▶ **Extracted page text data**:
--*--

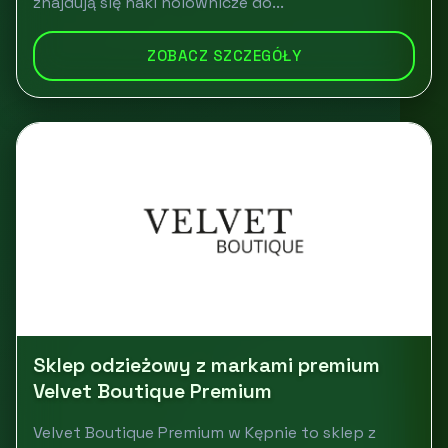
znajdują się haki holownicze do...
ZOBACZ SZCZEGÓŁY
Sklep odzieżowy z markami premium
Velvet Boutique Premium
Velvet Boutique Premium w Kępnie to sklep z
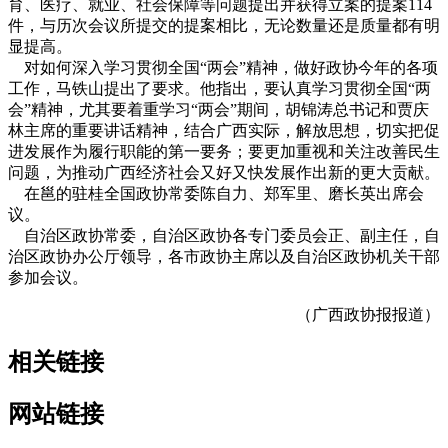
育、医疗、就业、社会保障等问题提出并获得立案的提案114
件，与历次会议所提交的提案相比，无论数量还是质量都有明
显提高。
对如何深入学习贯彻全国“两会”精神，做好政协今年的各项
工作，马铁山提出了要求。他指出，要认真学习贯彻全国“两
会”精神，尤其要着重学习“两会”期间，胡锦涛总书记和贾庆
林主席的重要讲话精神，结合广西实际，解放思想，切实把促
进发展作为履行职能的第一要务；要更加重视和关注改善民生
问题，为推动广西经济社会又好又快发展作出新的更大贡献。
在邕的驻桂全国政协常委陈自力、郑军里、磨长英出席会
议。
自治区政协常委，自治区政协各专门委员会正、副主任，自
治区政协办公厅领导，各市政协主席以及自治区政协机关干部
参加会议。
（广西政协报报道）
相关链接
网站链接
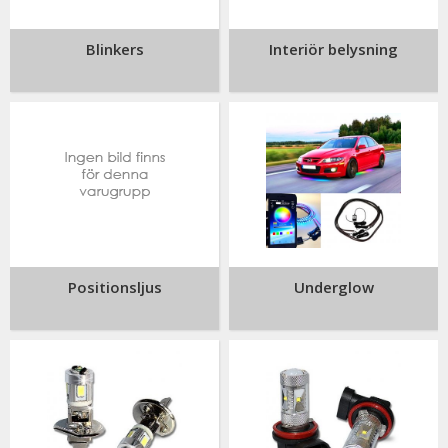
användningsområden och sockeltyper, anpassade för både
personbilar, transportbilar och andra fordon.
Blinkers
Interiör belysning
HOS OSS FÅR DU
LED lampor med starkt och effektivt ljus
Alternativ för både interiör och exteriör belysning
Lång livslängd och låg energiförbrukning
Flera sockeltyper för olika bilmodeller och
användningsområden
Positionsljus
Underglow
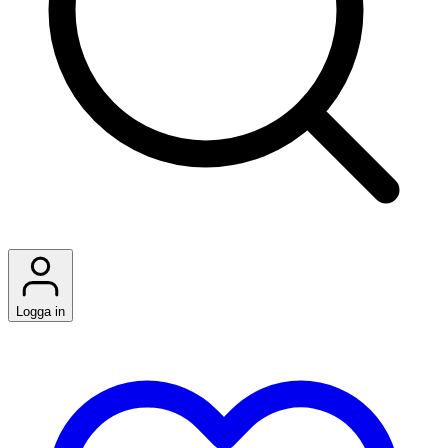
Logga in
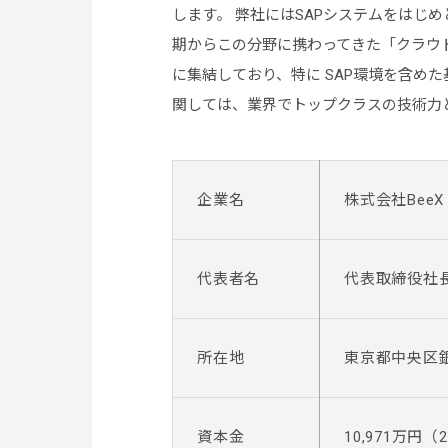
します。 弊社にはSAPシステムをはじ
期からこの分野に携わってきた「クラウ
に集結しており、特に SAP環境を含め
関しては、業界でトップクラスの技術力
企業名
株式会社Bee
代表者名
代表取締役社
所在地
東京都中央区銀座
資本金
10,971万円（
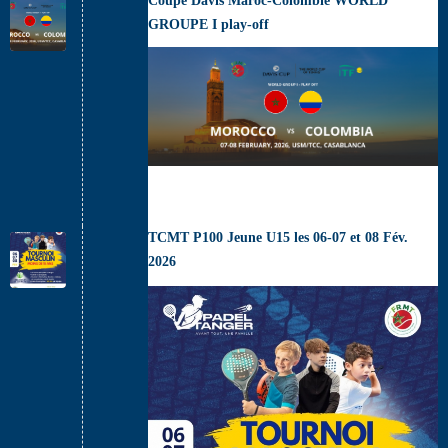
Coupe Davis Maroc-Colombie WORLD
GROUPE I play-off
TCMT P100 Jeune U15 les 06-07 et 08 Fév.
2026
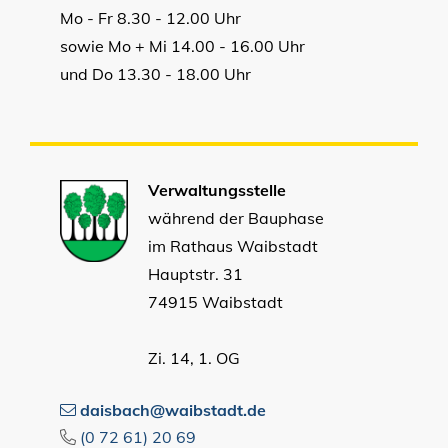
Mo - Fr 8.30 - 12.00 Uhr
sowie Mo + Mi 14.00 - 16.00 Uhr
und Do 13.30 - 18.00 Uhr
Verwaltungsstelle
während der Bauphase
im Rathaus Waibstadt
Hauptstr. 31
74915 Waibstadt
Zi. 14, 1. OG
daisbach@waibstadt.de
(0
72
61) 20
69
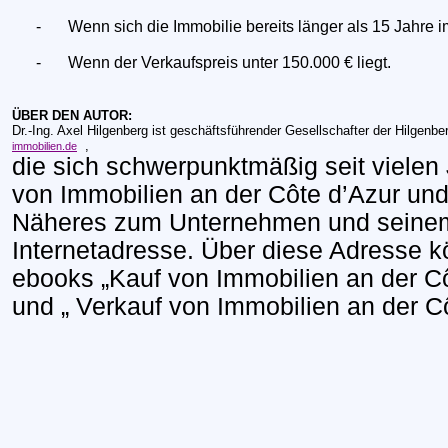
-
Wenn sich die Immobilie bereits länger als 15 Jahre 
-
Wenn der Verkaufspreis unter 150.000 € liegt.
ÜBER DEN AUTOR:
Dr.-Ing. Axel Hilgenberg ist geschäftsführender Gesellschafter der Hilgen
,
immobilien.de
die sich schwerpunktmäßig seit vielen 
von Immobilien an der Côte d’Azur und
Näheres zum Unternehmen und seinem
Internetadresse. Über diese Adresse 
ebooks „Kauf von Immobilien an der C
und „ Verkauf von Immobilien an der C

--*--

▶ **Work item**: Please, without any pictures, retype the records exactly as they appear.

▶ **Response to the exercise**:
znajdują się haki holownicze do...
ZOBACZ SZCZEGÓŁY
Sklep odzieżowy z markami premium
Velvet Boutique Premium
Velvet Boutique Premium w Kępnie to sklep z
育、医疗、就业、社会保障等问题提出并获得立案的提案114
件，与历次会议所提交的提案相比，无论数量还是质量都有明
显提高。
对如何深入学习贯彻全国“两会”精神，做好政协今年的各项
工作，马铁山提出了要求。他指出，要认真学习贯彻全国“两
会”精神，尤其要着重学习“两会”期间，胡锦涛总书记和贾庆
林主席的重要讲话精神，结合广西实际，解放思想，切实把促
进发展作为履行职能的第一要务；要更加重视和关注改善民生
问题，为推动广西经济社会又好又快发展作出新的更大贡献。
在邕的驻桂全国政协常委陈自力、郑军里、磨长英出席会
议。
自治区政协常委，自治区政协各专门委员会正、副主任，自
治区政协办公厅领导，各市政协主席以及自治区政协机关干部
参加会议。
（广西政协报报道）
相关链接
网站链接
användningsområden och sockeltyper, anpassade för både
personbilar, transportbilar och andra fordon.
Blinkers
Interiör belysning
HOS OSS FÅR DU
LED lampor med starkt och effektivt ljus
Alternativ för både interiör och exteriör belysning
Lång livslängd och låg energiförbrukning
Flera sockeltyper för olika bilmodeller och
användningsområden
Positionsljus
Underglow
Logga in
します。 弊社にはSAPシステムをはじ
期からこの分野に携わってきた「クラウ
に集結しており、特に SAP環境を含め
関しては、業界でトップクラスの技術力
企業名
株式会社Bee
代表者名
代表取締役社
所在地
東京都中央区銀座
資本金
10,971万円（
Coupe Davis Maroc-Colombie WORLD
GROUPE I play-off
TCMT P100 Jeune U15 les 06-07 et 08 Fév.
2026
Mo - Fr 8.30 - 12.00 Uhr
sowie Mo + Mi 14.00 - 16.00 Uhr
und Do 13.30 - 18.00 Uhr
Verwaltungsstelle
während der Bauphase
im Rathaus Waibstadt
Hauptstr. 31
74915 Waibstadt
Zi. 14, 1. OG
daisbach@waibstadt.de
(0
72
61) 20
69
-
Wenn sich die Immobilie bereits länger als 15 Jahre 
-
Wenn der Verkaufspreis unter 150.000 € liegt.
ÜBER DEN AUTOR:
Dr.-Ing. Axel Hilgenberg ist geschäftsführender Gesellschafter der Hilgen
,
immobilien.de
die sich schwerpunktmäßig seit vielen 
von Immobilien an der Côte d’Azur und
Näheres zum Unternehmen und seinem
Internetadresse. Über diese Adresse 
ebooks „Kauf von Immobilien an der C
und „ Verkauf von Immobilien an der C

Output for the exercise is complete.